Task:
Drop every picture and give the entries back exactly.

• • • • •

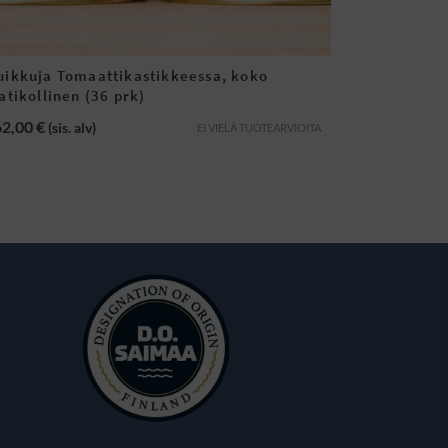
uikkuja Tomaattikastikkeessa, koko
atikollinen (36 prk)
62,00
€
(sis. alv)
EI VIELÄ TUOTEARVIOITA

• • • • •

Response to this exercise:
uikkuja Tomaattikastikkeessa, koko
atikollinen (36 prk)
62,00
€
(sis. alv)
EI VIELÄ TUOTEARVIOITA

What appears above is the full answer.